その中の一人が答えた。「彼女が顧靖澤の子供を妊娠したって言ってたからさ」彼は横にいる莫惠苓を指差して、「彼女が至る所で話してたから、誰でも知ってるよ。顧靖澤と顧家の人間は手が出せない。顧靖澤は何をしてるか分からないし、ボディーガードも多すぎて、機会なんて見つからない。さもなきゃとっくに彼を誘拐してたさ。

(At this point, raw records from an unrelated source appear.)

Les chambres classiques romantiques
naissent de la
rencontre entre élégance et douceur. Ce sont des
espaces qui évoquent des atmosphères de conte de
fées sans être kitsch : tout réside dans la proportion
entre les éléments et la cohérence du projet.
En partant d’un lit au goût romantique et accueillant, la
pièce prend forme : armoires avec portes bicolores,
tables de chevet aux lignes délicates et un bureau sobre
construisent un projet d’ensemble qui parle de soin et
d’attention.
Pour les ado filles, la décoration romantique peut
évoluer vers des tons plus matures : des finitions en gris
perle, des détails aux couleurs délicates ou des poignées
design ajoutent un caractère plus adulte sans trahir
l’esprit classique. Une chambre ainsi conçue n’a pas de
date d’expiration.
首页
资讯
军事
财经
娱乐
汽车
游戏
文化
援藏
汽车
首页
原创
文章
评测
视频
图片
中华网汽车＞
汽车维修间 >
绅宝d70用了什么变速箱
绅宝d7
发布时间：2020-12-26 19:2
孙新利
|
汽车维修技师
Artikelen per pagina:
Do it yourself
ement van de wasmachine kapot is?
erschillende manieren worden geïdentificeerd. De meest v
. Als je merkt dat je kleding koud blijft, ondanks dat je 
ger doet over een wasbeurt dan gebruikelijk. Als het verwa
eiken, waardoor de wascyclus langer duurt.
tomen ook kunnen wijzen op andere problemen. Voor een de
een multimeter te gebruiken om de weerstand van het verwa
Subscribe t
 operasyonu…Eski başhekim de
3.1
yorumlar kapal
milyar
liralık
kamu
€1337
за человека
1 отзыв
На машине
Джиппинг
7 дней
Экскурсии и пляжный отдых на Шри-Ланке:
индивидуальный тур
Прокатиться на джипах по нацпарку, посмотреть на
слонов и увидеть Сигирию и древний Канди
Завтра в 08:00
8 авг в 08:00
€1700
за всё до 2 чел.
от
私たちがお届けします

でも、この愛人は可愛がられてないみたいで、ボディーガードもそんなにいないし、周りに誰もいない。彼女が顧靖澤の子供を妊娠したって言うから、すぐに付いていったんだ。いい機会だった。彼女が一人でここに来たから、俺たちも来た。昨日ホテルで二人の会話を聞いて、あなたが顧靖澤の奥さんだと推測した。ハハハ、今回は二人まとめて捕まえた。顧靖澤が二人とも気にしないなんてことはないだろう」
莫惠苓のせいだったのか……
林澈は横にいる莫惠苓を睨みつけた。莫惠苓がここ数日で妊娠の件を至る所で吹聴していたとは。
狙われても当然だ。
ただ、自分は本当に無実だと感じた。
林澈は呆れて思った。自分は誰に何をしたというのか、莫惠苓に付いてきて巻き込まれるなんて。
莫惠苓は自分の吹聴が原因だと聞いて、少し後悔した。
あんなに大々的に広めなければ、今日このような目に遭わなかったかもしれない。